In regions where seasonal temperatures provide even cooler ambient temperatures — such as the northern latitudes of the U.S. and Canada — the benefits increase. And manufacturers that operate with utilities that offer energy incentives may take advantage of utility rebates.
Fixed head systems utilize traditional thermal expansion valves (TXV), which do not react quickly enough to handle the changing conditions that occur in a floating head system. Flash gas is often created, and the TXV often struggles to compensate for the gas, leading to improper flow to the evaporator.

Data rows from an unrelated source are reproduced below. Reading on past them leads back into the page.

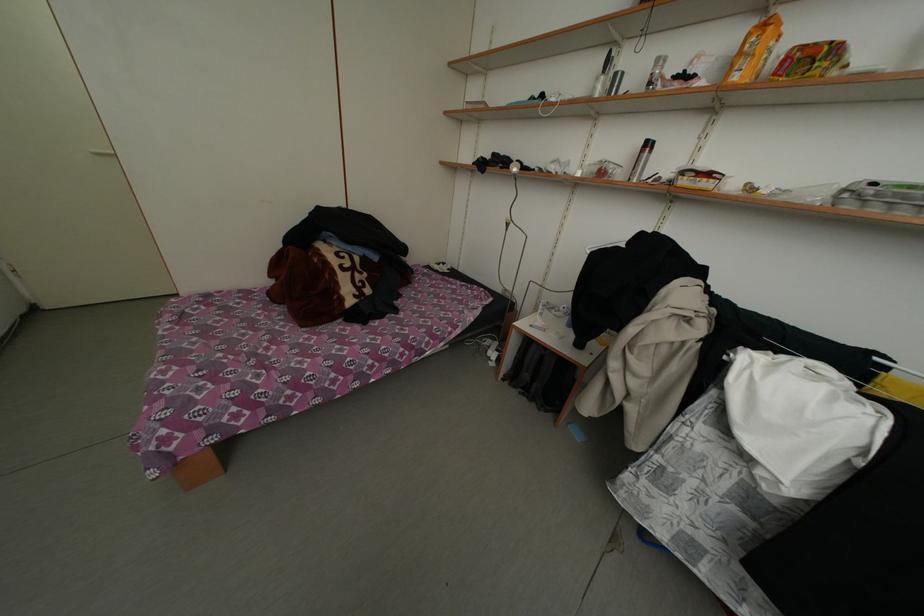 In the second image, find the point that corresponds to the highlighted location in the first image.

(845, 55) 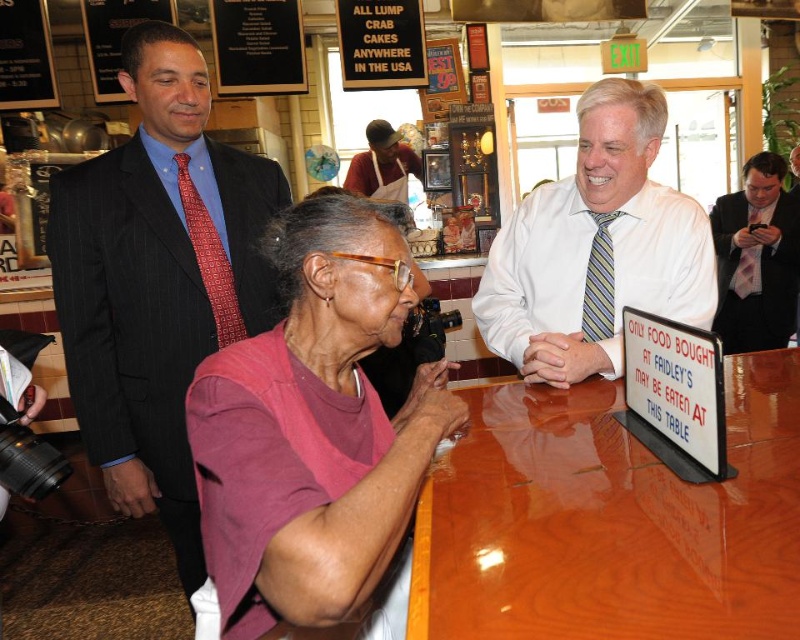 You are a delivery person who needs to place a small package between the pink fabric shirt at center and the pink fabric shirt at right. The package is 3 meters long. Will it fit between them?

The distance between the pink fabric shirt at center and the pink fabric shirt at right is 2.78 meters. Since the package is 3 meters long, it will not fit between them as it is longer than the available space.

You are a customer at the restaurant and want to find the man in the dark blue suit at center. Where would you look in relation to the white striped tie at center?

The dark blue suit at center is located below the white striped tie at center, so you should look downward from the white striped tie at center to find the dark blue suit at center. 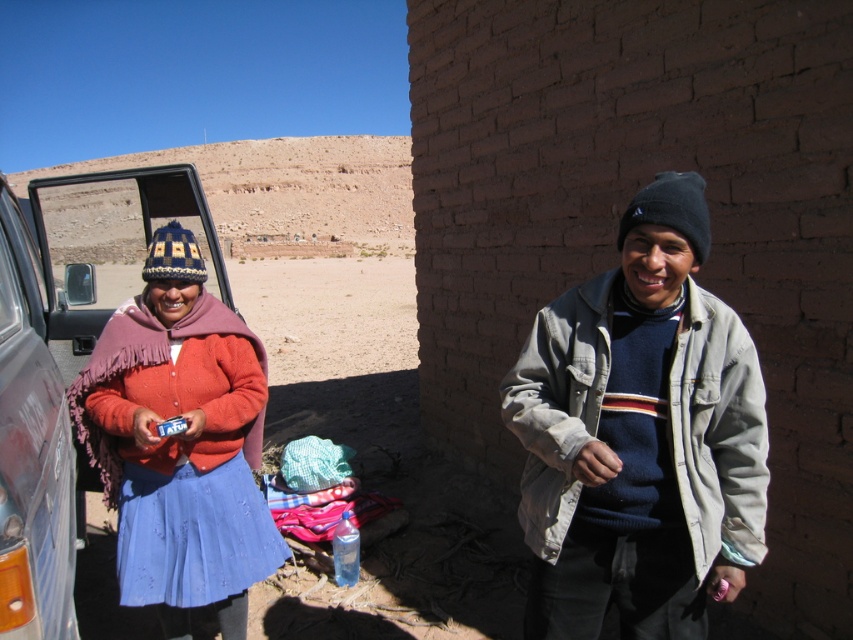 Question: Which point is closer to the camera taking this photo?

Choices:
 (A) (653, 218)
 (B) (16, 620)

Answer: (B)

Question: Does knitted woolen hat at left have a smaller size compared to metallic gray suv at left?

Choices:
 (A) no
 (B) yes

Answer: (B)

Question: Does light gray cotton jacket at right appear under knitted woolen hat at left?

Choices:
 (A) yes
 (B) no

Answer: (B)

Question: From the image, what is the correct spatial relationship of light gray cotton jacket at right in relation to knitted woolen hat at left?

Choices:
 (A) right
 (B) left

Answer: (A)

Question: Which object appears farthest from the camera in this image?

Choices:
 (A) metallic gray suv at left
 (B) knitted woolen hat at left
 (C) light gray cotton jacket at right

Answer: (B)

Question: Which of the following is the farthest from the observer?

Choices:
 (A) (225, 506)
 (B) (531, 422)
 (C) (33, 380)

Answer: (A) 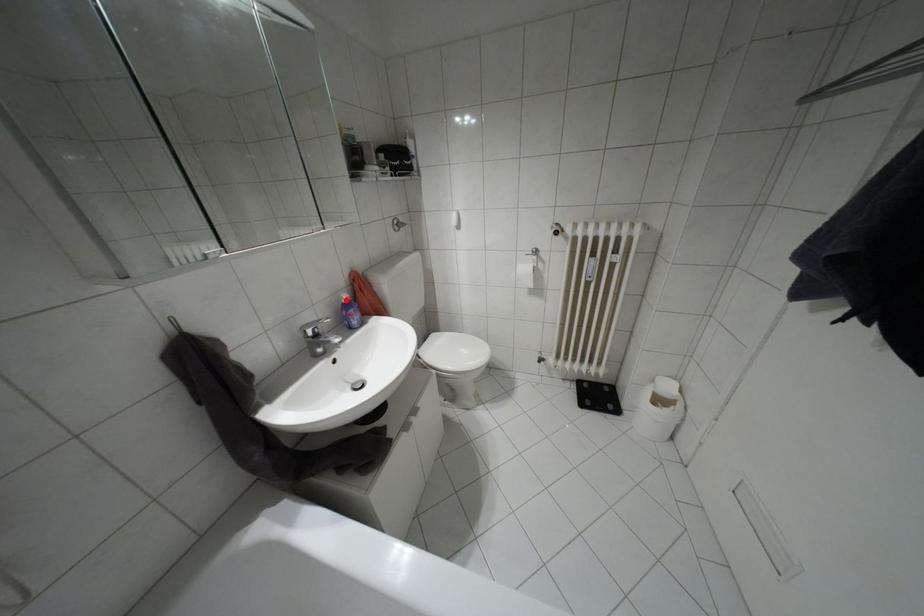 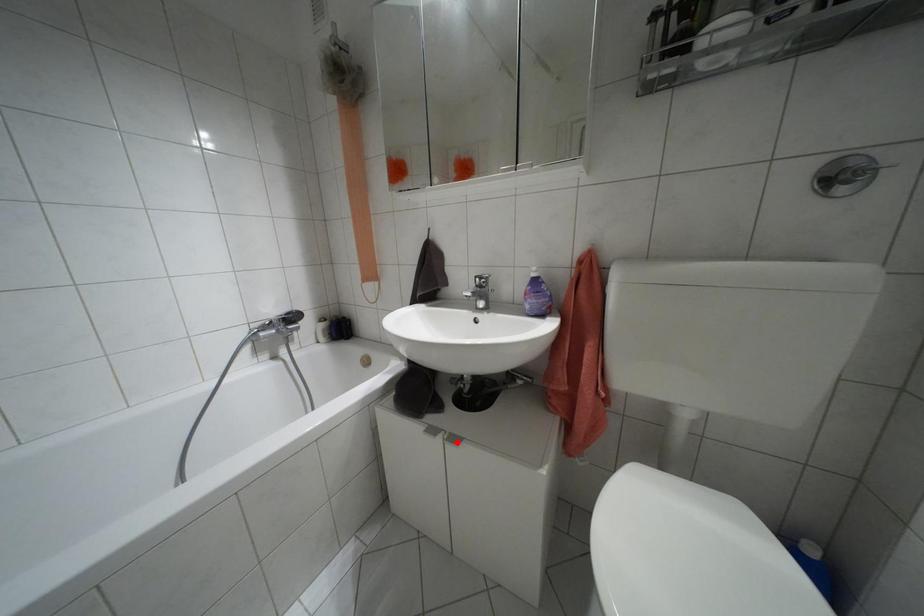 I am providing you with two images of the same scene from different viewpoints. A red point is marked on the first image and another point is marked on the second image. Do the highlighted points in image1 and image2 indicate the same real-world spot?

No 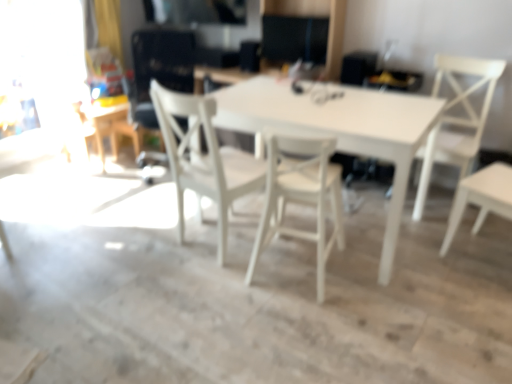 I want to click on free space to the left of white matte table at center, marked as the second table in a left-to-right arrangement, so click(129, 245). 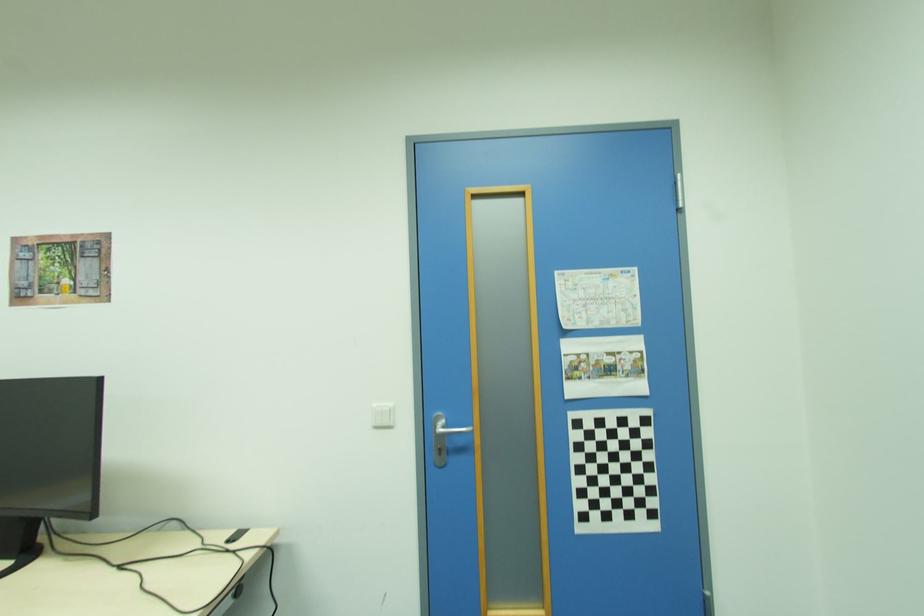 At what (x,y) coordinates should I click in order to perform the action: click on light switch rocker. Please return your answer as a coordinate pair (x, y). Image resolution: width=924 pixels, height=616 pixels. Looking at the image, I should click on (383, 415). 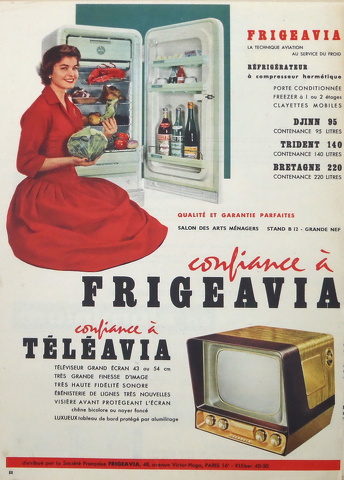 Locate an element on the screen. This screenshot has height=480, width=344. television screen is located at coordinates (224, 372). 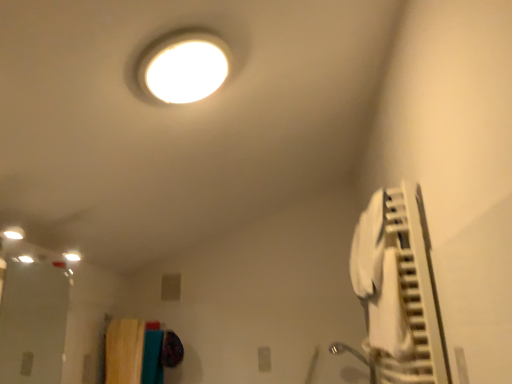 Question: Considering the positions of textured fabric laundry at lower left and transparent glass door at lower left in the image, is textured fabric laundry at lower left bigger or smaller than transparent glass door at lower left?

Choices:
 (A) small
 (B) big

Answer: (A)

Question: Is point (117, 380) positioned closer to the camera than point (51, 299)?

Choices:
 (A) closer
 (B) farther

Answer: (A)

Question: Considering the real-world distances, which object is farthest from the transparent glass door at lower left?

Choices:
 (A) textured fabric laundry at lower left
 (B) white fabric air conditioner at right

Answer: (B)

Question: Which is nearer to the white fabric air conditioner at right?

Choices:
 (A) transparent glass door at lower left
 (B) textured fabric laundry at lower left

Answer: (B)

A floating head, or low condensing, system takes advantage of lower ambient temperatures by allowing the head pressure to float down to a more efficient operating point. Variable speed fans, and intelligent system controls allow the system to operate at condensing temperatures as low as 50 degrees F in some systems.
The floating pressure and widely varying system capacity requires an electronic expansion valve (EXV) to compensate for the varying conditions. An EXV is able to quickly adapt to the changing conditions, and maintain a constant superheat setting, critical to the operation of the system. These modern system controls and electronic valves provide “cruise control” to the system, automatically adjusting to the changing environment and providing a consistent flow of refrigerant to the evaporator in the most efficient manner.
Since floating head pressure systems do not rely on flooding the condenser with refrigerant, lower refrigerant charges are needed, and smaller receiver tanks can be used. This also eliminates the need for seasonal refrigerant charge and pressure control adjustments that are often used in fixed head pressure systems.
Low condensing operation may be retrofitted into existing refrigeration systems through expansion valve kits, or in new build operations with condensing units that offer low condensing features.
Applications using low condensing technology can be found in fruit and vegetable storage applications in which operating head set temperatures were dropped by as much as 40 degrees F with the addition of modern electronic controls. Coil frosting had been an issue in another application due to a slow temperature pull-down. A retrofitted low condensing system solved the problem and reduced energy costs by over 30 percent while enhancing product quality and production.
Taking Full Control
The goal of any food manufacturing’s refrigeration system is to avoid temperature disruptions and ensure that product remains within a safe zone. Application of modern refrigeration system components is one way manufacturers can avoid temperature disruptions and ensure that their product remains safe and saleable.
Partnering with an experienced refrigeration contractor and equipment manufacturer will help you understand the new refrigeration technology options available today and allow you to take full control over one of the most critical systems in your manufacturing process.